Hi @chaya ! Is this a standardised score or scale you want to represent? If so, it should probably be its own OBSERVATION archetype, including all of the questions etc.

2 Likes

@siljelb It is a simple score calculated on the questions and answers. We have designed the questionnaire according to option 3 in this wiki link except used the questionnaire archetypes instead of the actual clinical archetypes.
https://openehr.atlassian.net/wiki/spaces/spec/pages/284590129/Questionnaires+and+the+RM

But the option 3 does not mention how to capture the scores. So can we create an observation archetype (like option 5) with the scores and and link it to the original questionnaire composition using the LINK CLASS instead of including all the questions.

Generally, when modelling scores and scales, we model them as separate archetypes, including using DV_ORDINAL or DV_SCALE data types where we need to associate a score component with a question/answer, and one or more “total score” or similar element(s) as needed.

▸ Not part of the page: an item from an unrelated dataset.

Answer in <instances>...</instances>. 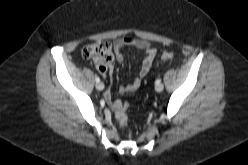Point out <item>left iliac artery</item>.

The Mayo score archetype is a good example of this.

Using the LINK class mentioned in the Mayo score discussion, was referring to the potential connection of the original recording of the clinical findings with their corresponding score components in the Mayo score.

Thanks Chaya,

Could you share a screenshot or original documentation? I agree with Silje but am struggling slightly to understand what you are working with.

2 Likes

@ian.mcnicoll the use case is as below:

  1. capture all the questionnaire as part of template according to option 3. Attached is a sample (sample_questionnaire.en.v0.opt). Note we cannot use DV_ORDINAL or DV_SCALE data types as we do not want to use name/value for the questions.
  2. capture the score for the above questionnaire (health_risk_score.en.v0.opt) As part of this link it to the questionnaire composition.

This can be a general question - can we link two compositions using LINK class and if so can we get some examples for AQL for this usecase?

sample_questionnaire.en.v0.opt (42.4 KB)
sample_questionnaire-composition-1.json (7.0 KB)
health_risk_score.en.v0.opt (18.6 KB)
health_risk_score-flat.json (1.2 KB)

Thanks,

This makes more sense now!!

So a baesline questionairre of the type

Do you have depression Y/N?
Do you have anxiety Y/N?

and then a separate score based on positive responses
and using LINKS to document the source of the original questionnaire responses.

I’m pretty sure no-one supports joining compositions in AQL via LINK

I suspect most folks are retrieving the LINK details via 2 separate queries.